Jour 16 - 7 novembre

J’entrouvre un œil… Où que j’suis ?... Pas ma chambre… Pas mes draps… Pas les courbes de ma femme… J’ouvre le second… Ouf, deux choses me sont familières : L’odeur des chaussures de rando de mon frère et ses relents de bière d’hier soir… Ça y est, je percute mon lobbe temporal droit, nous sommes au Chili !! Malgré nos habitudes de vieux routards, notre instinct animal ne nous envoie pas dès le réveil à la fenêtre pour y interroger fébrilement Evelyne Dhéliat. Là, comme de véritables geeks, c’est direct sur notre messagerie qu’on se jette afin de savoir si Sandrine SOS Dépannage a pu nous trouver une solution. Je rappelle pour les petits étourdis ne se souvenant pas de nos péripéties de la veille, que nos cartes bancaires respectives tiennent un piquet de grève depuis notre arrivée au Chili, et qu’il nous sera donc impossible de payer notre hôtel sans coucher avec la patronne, impossible de manger autre chose que la gamelle du chien, impossible de profiter de la région, impossible de prendre notre bus dans deux jours, et surtout impossible de boire une bière ce soir si la situation ne se débloque pas, surtout que la patronne de l’hôtel ne semble pas être trop au goût de mon frère et qu’il ne m’apparaît pas très enclin à se sacrifier pour mon bien-être…

 

Première info : J’ai de nombreux messages de la part de ma femme, ce qui semble, de premier abord, plutôt bon signe... Deuxième info : Abstraction faite des messages enflammés que je ne peux pas retranscrire en l’état ici, le premier qui nous intéresse pour notre problématique explique qu’il n’existe pas d’accord formalisé entre la France et le Chili au niveau bancaire et qu’il aurait donc fallu prévenir nos banques respectives de notre incartade chilienne pour que le nécessaire soit fait avant notre départ.
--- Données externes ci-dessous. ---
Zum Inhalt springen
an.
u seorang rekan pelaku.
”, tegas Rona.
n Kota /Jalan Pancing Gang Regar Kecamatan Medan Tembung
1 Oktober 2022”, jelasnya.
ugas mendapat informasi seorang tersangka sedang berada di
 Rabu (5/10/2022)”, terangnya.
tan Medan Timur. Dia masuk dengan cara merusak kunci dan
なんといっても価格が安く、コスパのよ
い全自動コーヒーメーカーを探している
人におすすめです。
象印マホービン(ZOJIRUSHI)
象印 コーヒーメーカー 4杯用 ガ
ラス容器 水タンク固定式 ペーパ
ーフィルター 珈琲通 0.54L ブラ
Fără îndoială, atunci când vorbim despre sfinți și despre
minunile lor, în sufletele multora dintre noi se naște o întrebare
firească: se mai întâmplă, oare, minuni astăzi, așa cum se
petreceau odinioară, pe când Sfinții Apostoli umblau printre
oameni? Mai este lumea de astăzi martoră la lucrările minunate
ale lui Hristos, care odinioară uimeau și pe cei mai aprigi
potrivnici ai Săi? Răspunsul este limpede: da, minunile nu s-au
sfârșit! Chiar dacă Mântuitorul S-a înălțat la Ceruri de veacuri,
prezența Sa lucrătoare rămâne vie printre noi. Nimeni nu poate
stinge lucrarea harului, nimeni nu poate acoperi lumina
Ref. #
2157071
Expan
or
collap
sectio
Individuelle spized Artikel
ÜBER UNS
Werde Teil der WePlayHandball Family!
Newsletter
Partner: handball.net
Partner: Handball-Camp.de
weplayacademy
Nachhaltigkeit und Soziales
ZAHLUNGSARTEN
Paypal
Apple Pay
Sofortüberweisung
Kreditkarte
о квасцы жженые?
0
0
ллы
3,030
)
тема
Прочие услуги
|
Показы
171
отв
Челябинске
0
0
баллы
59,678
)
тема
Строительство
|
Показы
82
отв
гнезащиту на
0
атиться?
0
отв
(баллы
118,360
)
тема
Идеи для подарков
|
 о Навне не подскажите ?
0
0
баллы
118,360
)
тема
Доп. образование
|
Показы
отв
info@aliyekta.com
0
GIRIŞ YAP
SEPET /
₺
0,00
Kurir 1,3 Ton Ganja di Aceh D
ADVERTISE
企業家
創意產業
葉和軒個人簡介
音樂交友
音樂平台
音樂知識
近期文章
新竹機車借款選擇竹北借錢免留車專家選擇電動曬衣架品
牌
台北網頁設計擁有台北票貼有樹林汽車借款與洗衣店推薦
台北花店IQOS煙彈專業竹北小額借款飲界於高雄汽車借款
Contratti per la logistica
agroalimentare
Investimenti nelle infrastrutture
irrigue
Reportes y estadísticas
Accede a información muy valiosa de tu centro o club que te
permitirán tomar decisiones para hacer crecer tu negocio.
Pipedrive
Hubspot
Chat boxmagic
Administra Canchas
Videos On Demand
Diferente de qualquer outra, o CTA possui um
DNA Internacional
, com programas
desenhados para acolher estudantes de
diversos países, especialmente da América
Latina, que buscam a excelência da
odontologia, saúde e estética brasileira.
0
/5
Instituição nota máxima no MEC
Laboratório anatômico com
Là, je ne sais pas ce que tu en penses mais ça me semble mal parti… Troisième info : Si nous souhaitons réactiver nos cartes, il nous faut personnellement prendre contact avec nos banques, là où il est deux heures du matin en France… Là, j’crois qu’on l’a dans l’pets, ça sent à plein nez la prostitution… Dernière info, Sainte Sandrine notre sauveuse a tout géré, que son nom soit sanctifié, que son règne vienne, car de l’argent frais nous attend bien sagement dans un centre Western Union de San Pedro. Youpi, nous sommes sauvés, le corps si pur de mon frère va pouvoir demeurer chaste jusqu’à notre prochain voyage, et nous pourrons boire une bonne bière ce soir de retour de notre excursion du jour !

 

Notre excursion, justement, parlons-en peu, parlons-en bien… Comme on a maintenant les poches pleines, on va être en capacité de partir en vadrouille. Salar de Tara, pas Salar de Tara ? Tara, Tarapas, Taratata ? J’ai longtemps hésité avant de choisir d’aller voir ce salar. Loin de moi l’idée de le snober ; c’est surtout qu’il y a tellement d’autres choses à faire dans le coin qu’il fallait faire un choix : El Tatio, Piedras Rojas,… Bref, chérie ça va trancher, on a pris la décision, au Salar de Tara, on y va ! Notre chauffeur Felipe passe donc nous prendre à notre hôtel avec son Renault Trafic, et c’est en compagnie de six autres compatriotes qu’on se lance sur les routes de montagnes qui vont nous emmener à quatre-mille huit cents mètres d’altitude à près de cent trente kilomètres de San Pedro, tout juste à la frontière avec l’Argentine. Mais avant ça, une pause Marie Blachère est prévue au pied du Licancabur. « Licancaquoi ? » Oui, je sais, désolé, je n’ai pas encore pris le temps de me poser deux minutes pour t’en parler et pourtant, c’est le volcan en congé sabatique très longue durée super photogénique qui t’observe du coin de l’œil où que tu sois dans le secteur. D’ailleurs, mes cours assidus de statistiques en première année d’université m’ont permis de calculer qu’il figure sur la moitié de toutes les photos des touristes prises à San Pedro. Par ici, les gens le vénèrent autant que je vénère le fromage, la charcuterie et Woinic, notre dieu à tous ... Licancabur ne croit pas en Jesus Christ, mais Jesus Christ croit en Licancabur. La planète Terre, c’est ce truc qui se trouve sous Licancabur. Dieu a dit : « Que la lumiere soit ! » Et Licancabur a répondu : « On dit s'il vous plait ! » Bref, on petit-déjeune de baguettes françaises et de croissants pur beurre aux pieds de ce mastodonte emblématique… Oui, y’a pire !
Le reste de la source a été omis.